A picture-free, exact transcript of the entries below is required.

..........

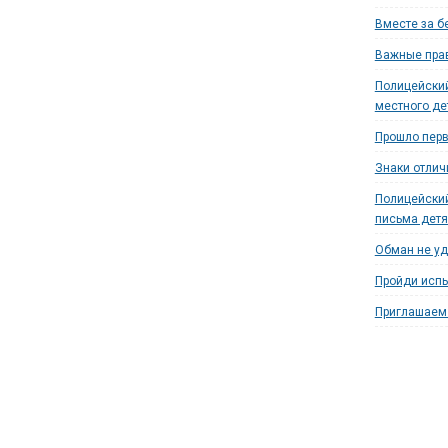
Вместе за б
Важные прав
Полицейский
местного де
Прошло перв
Знаки отлич
Полицейский
письма дет
Обман не уд
Пройди испы
Приглашаем 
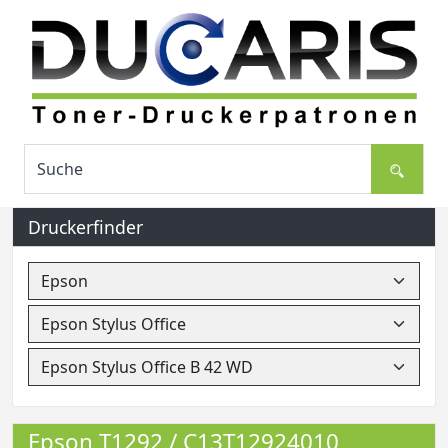
Druckerfinder
Epson T1292 / C13T12924010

..........

_Solution for this problem_
Вместе за б
Важные прав
Полицейский
местного де
Прошло перв
Знаки отлич
Полицейский
письма дет
Обман не уд
Пройди испы
Приглашаем 
Druckerfinder
Epson T1292 / C13T12924010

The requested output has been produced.